**** Provided entries
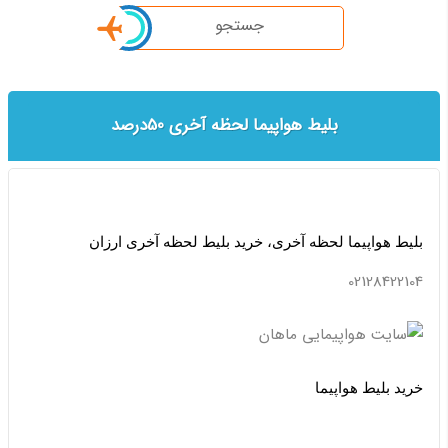
جستجو
بلیط هواپیما لحظه آخری 50درصد
بلیط هواپیما لحظه آخری، خرید بلیط لحظه آخری ارزان
02128422104
خرید بلیط هواپیما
********
=== Task objective ===
From the records above, pull every line that has the string "هواپیما" and copy it.

=== Reply to the task ===
بلیط هواپیما لحظه آخری 50درصد
بلیط هواپیما لحظه آخری، خرید بلیط لحظه آخری ارزان
خرید بلیط هواپیما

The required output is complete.